Problems Caused by Mercury

Mercury in natural gas, condensate and crude oil can adversely affect hydrocarbon production and processing in a variety of ways.

  • Hg forms amalgams with a variety of metals, including aluminum, copper, brass, zinc, chromium, iron, and nickel. When these amalgams form with metal components of processing equipment, corrosion of the equipment results, because either the amalgams are weaker than the mercury-free metal (Leeper, 1980; Bingham, 1990), or, as is the case with the aluminum amalgam, the amalgam reacts with moisture to form a metal oxide plus free mercury, which then can continue the corrosion process (Crippen and Chao, 1997). Specific examples include corrosion of aluminum in cryogenic heat exchangers, gates and stems of wellhead valves.  Such mercury-induced corrosion of aluminum heat exchangers resulted in catastrophic failure of exchangers at the Skikda LNG plant in Algeria (Kinney, 1975)

  • Hg poisoning of catalysts reduces the catalyst life (e.g., Hennico et al., 1991)

  • Hg amalgam formation on steel pipe walls can result in classification of production and processing equipment as hazardous waste.

Occurrence of Mercury in Hydrocarbon Production Streams 

Hg concentrations in natural gas are typically reported as µg per "normal" cubic meter, where normal (N) indicates standard temperature and pressure. Hg concentrations in natural gas vary from 0 to > 300 µg/Nm3 with some of the highest concentrations occurring in the Indonesian Arun and Dutch Groningen fields (see table below). In condensate, Hg concentrations vary from 10 to 3,000 ppb (Sarrazin et al., 1993). Published concentrations for various natural gases and oils include:

Gas Geochemistry To Assess Mercury Risk-Table1

In natural gas, mercury occurs in the metallic form. In contrast, condensate associated with natural gas contains Hg in a variety of forms, including elemental, ionic and organometallic (Sarrazin et al., 1993). As a result, Hg is not limited to a particular boiling fraction of a condensate. For example, Sarrazin et al. (1993) report the following mercury distribution between the boiling ranges of a Southeast Asian condensate:

Gas Geochemistry To Assess Mercury Risk-Table2

Geologic Origin of Mercury in Hydrocarbon Accumulations

There is no published, comprehensive investigation of the origin of Hg in hydrocarbon accumulations. Bailey et al. (1961) suggest a hydrothermal origin of mercury in oils from San Joaquin Valley, California, based on the intimate association of hydrothermal mercury ores and the mercury-containing crude oils in that area. The source of mercury in Rotliegand sandstone gas in northern Germany is thought to be underlying volcanic rocks (Zettlitzer et al., 1997).

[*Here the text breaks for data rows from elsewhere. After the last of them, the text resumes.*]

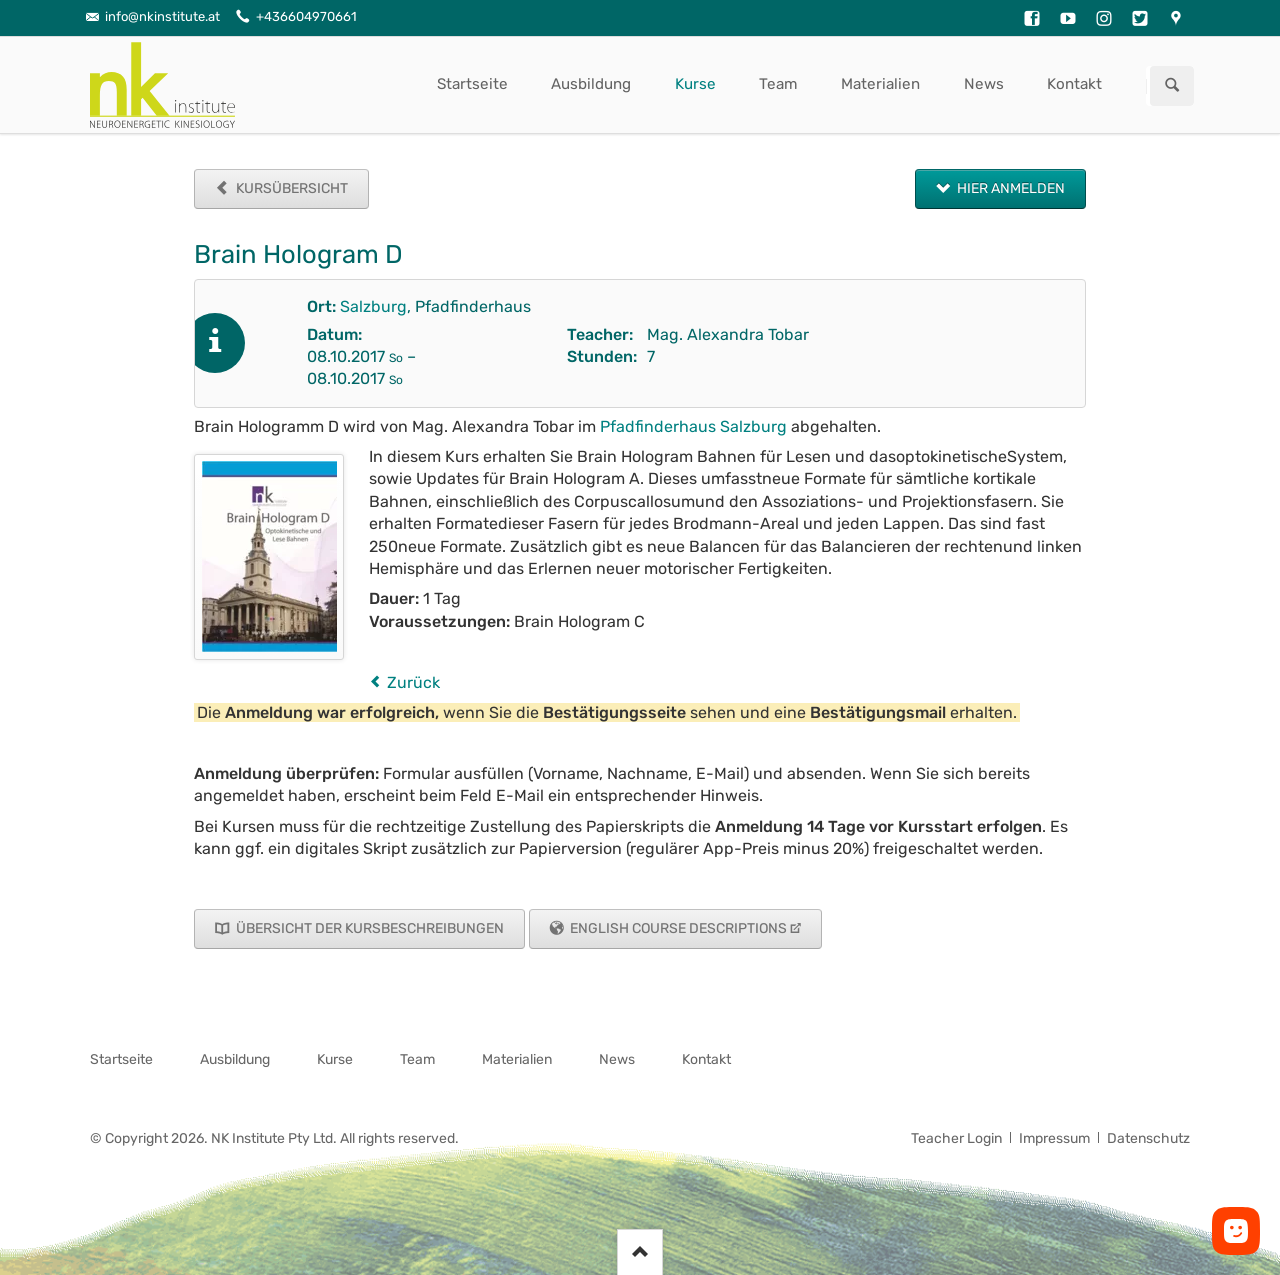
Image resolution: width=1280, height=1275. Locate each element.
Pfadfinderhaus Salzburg (693, 426)
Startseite (472, 84)
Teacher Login (956, 1138)
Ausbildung (591, 84)
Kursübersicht (290, 188)
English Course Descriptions (677, 928)
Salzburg (373, 306)
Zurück (413, 682)
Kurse (695, 84)
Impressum (1054, 1138)
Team (778, 84)
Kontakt (1074, 84)
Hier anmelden (1009, 188)
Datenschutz (1148, 1138)
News (984, 84)
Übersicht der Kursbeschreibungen (368, 928)
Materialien (880, 84)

In contrast, Frankiewicz et al. (1998) attribute mercury found in Gulf of Thailand gas and condensate to "coal and carbonaceous shale in or near the producing reservoirs".

Mercury Removal from Natural Gas, Condensates and Oils

The most commonly used method for removing Hg from natural gas streams is chemisorption on sulfur-impregnated carbon (Leeper, 1980; Bingham, 1990). This is the method used at the P. T. Arun LNG plant (Muchlis, 1981). A variety of other methods are also available, including molecular sieves and sulfur-treated zinc oxide (e.g., Table 1 in Bingham, 1990; Mussig and Rothman, 1997; Crippen and Chao, 1997).

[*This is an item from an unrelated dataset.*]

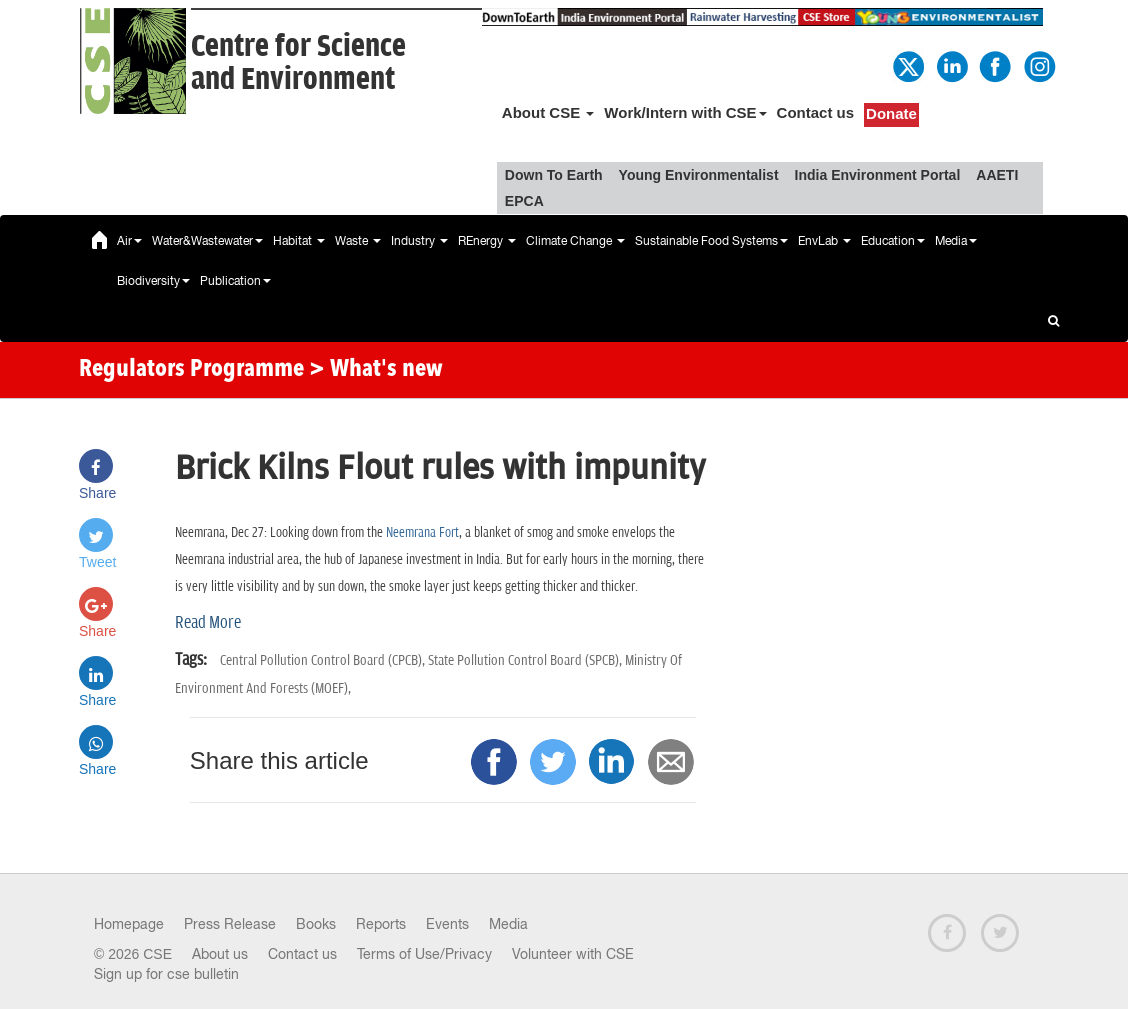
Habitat (299, 241)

Chemisorption on sulfur-impregnated carbon is not effective for treating condensates or crude oils (Leeper, 1980), where other methods must be used (e.g., Hennico et al., 1991).  One such method is adsorption onto a solid ion-exchange resin containing chemically bound active -SH groups (a patented process, Duisters and Van Geem, 1990).

Measurement of Mercury in Production Streams

A variety of methods have been described for measuring Hg in natural gas (e.g., Crippen and Chao, 1997; Zettlitzer et al., 1997; Lewis, 1995; Chao and Attari, 1995; Ceccarelli et al., 1993; Bingham, 1990; Muchlis, 1981). Direct measurement at the well head with disposable Drager tubes is effective only for gases with relatively high Hg contents (Muchlis, 1981). Other on-site measurement techniques are also limited in applicability to high-mercury gases (> 1mg/m3; Crippen and Chao, 1997).

To achieve better detection limits, samples must be analyzed off-site.  However, mercury must be collected from a gas sample before the gas enters a pipeline, due to potential loss of mercury to the pipeline walls. For example, Grotewold et al. (1979) report a 60% reduction in mercury content (30 µg/Nm3) during gas transit through a 68-mile pipeline. Similarly, accurate Hg measurements cannot be made on stored natural gas samples or on bottomhole samples, since loss of mercury to container walls and small gas sample volumes render such analyses spurious.

In light of these constraints, preferred Hg sampling methods include passing a well-head gas stream through (1) a cartridge containing gold or silver filaments or gold-coated silica beads with which the Hg amalgamates, or (2) a solution from which the mercury precipitates as a mercury salt, or (3) activated charcoal to which the mercury is adsorbed. Adsorbed or precipitated Hg is then shipped from the well to a laboratory for analysis (e.g., by atomic absorption or atomic fluorescence spectroscopy).  Mercury concentrations at the ng/m3 level can be measured with these techniques (Crippen and Chao, 1997).

Difficulty in measuring Hg in natural gas results in wide differences in measured values for the same samples. For example, in one case, Dutch and German oil companies reported factor of two differences in Hg concentrations in the same natural gas streams.